Pour lutter contre ce regain de violence, décision est prise en conseil interministériel le 5 octobre, d'instituer un couvre-feu envers les seuls Algériens. Ce couvre-feu entrave considérablement le FLN dans ses activités vespérales et nocturnes de réunions, de prélèvement des « cotisations », de préparation d'opérations, d'application de « sanctions » et d'exécutions sommaires qui se réduisent fortement. La Fédération de France menace d'étouffer.
En riposte, elle décide d'organiser une manifestation pacifique contre le couvre-feu imposé par le préfet de police de Paris Maurice Papon au soir du 17 octobre 1961 tout en sachant que celle-ci est « vouée, d'emblée à être durement réprimée »136. La manifestation qui rassemble 20 000 Algériens retentit des cris et slogans de « Vive l'Algérie algérienne »137.
Les policiers, répondant aux ordres, pénètrent et disloquent le cortège. La manifestation est violemment matée par les forces de police : des blessés gisent sur la chaussée.
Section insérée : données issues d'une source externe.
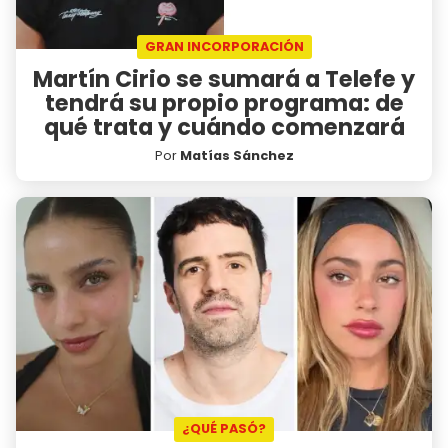
GRAN INCORPORACIÓN
Martín Cirio se sumará a Telefe y
tendrá su propio programa: de
qué trata y cuándo comenzará
Por
Matías Sánchez
¿QUÉ PASÓ?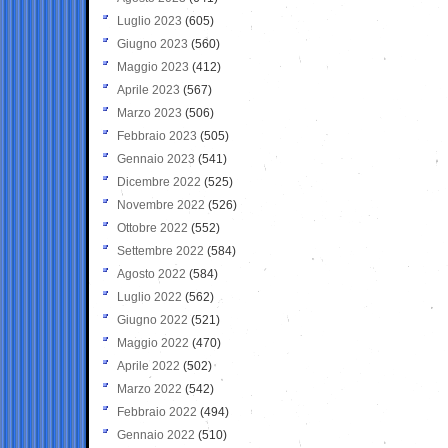
Luglio 2023
(605)
Giugno 2023
(560)
Maggio 2023
(412)
Aprile 2023
(567)
Marzo 2023
(506)
Febbraio 2023
(505)
Gennaio 2023
(541)
Dicembre 2022
(525)
Novembre 2022
(526)
Ottobre 2022
(552)
Settembre 2022
(584)
Agosto 2022
(584)
Luglio 2022
(562)
Giugno 2022
(521)
Maggio 2022
(470)
Aprile 2022
(502)
Marzo 2022
(542)
Febbraio 2022
(494)
Gennaio 2022
(510)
Plus de 11 500 personnes sont arrêtées dans la nuit138, 7 800 sont parqués au Palais des Sports, 2 800 au Stade Pierre-de-Coubertin et 860 au Centre d'identification de Vincennes. Enfin 500 musulmans, classés comme meneurs ou dangereux, sont refoulés, le jeudi 19, par avion vers l'Algérie.
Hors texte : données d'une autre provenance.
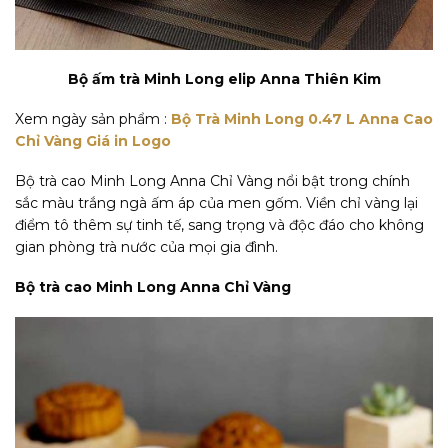
Bộ ấm trà Minh Long elip Anna Thiên Kim
Xem ngày sản phẩm :
Bộ Trà Minh Long 0.47 L Anna Cao
Chỉ Vàng Giá in Logo
Bộ trà cao Minh Long Anna Chỉ Vàng nổi bật trong chính
sắc màu trắng ngà ấm áp của men gốm. Viền chỉ vàng lại
điểm tô thêm sự tinh tế, sang trọng và độc đáo cho không
gian phòng trà nước của mọi gia đình.
Bộ trà cao Minh Long Anna Chỉ Vàng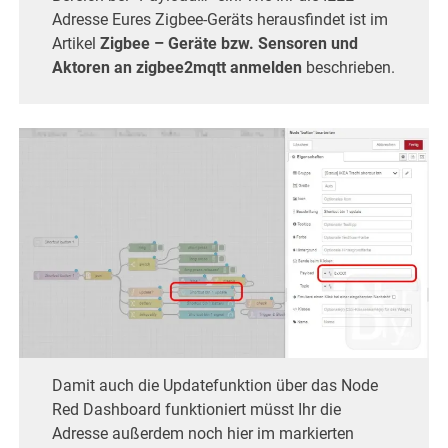
Adresse Eures Zigbee-Geräts herausfindet ist im
Artikel
Zigbee – Geräte bzw. Sensoren und
Aktoren an zigbee2mqtt anmelden
beschrieben.
Damit auch die Updatefunktion über das Node
Red Dashboard funktioniert müsst Ihr die
Adresse außerdem noch hier im markierten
Le bilan officiel de la préfecture de police est de 3 morts et 64 blessés. Le bilan réél est très discuté : de 30 à 50 morts pour le 17 octobre et les journées suivantes selon Jean-Paul Brunet, 98 pour Benjamin Stora et Linda Amiri139, 120 pour House et MacMaster qui incluent un « cycle de deux mois connaissant son pic le plus visible dans la nuit du 17 octobre »140.
Le 28 octobre, lorsque les émissaires français et algériens se rencontrent à nouveau à Bâle, les dirigeants français comme ceux du FLN reconnaissent implicitement qu'il est dans leur intérêt mutuel d'oublier les événements sanglants du 17 pour pouvoir passer à autre chose. Le GPRA est parvenu le 17 octobre à faire accroître la pression sur le gouvernement français au moment même où il s'apprête à négocier avec lui141.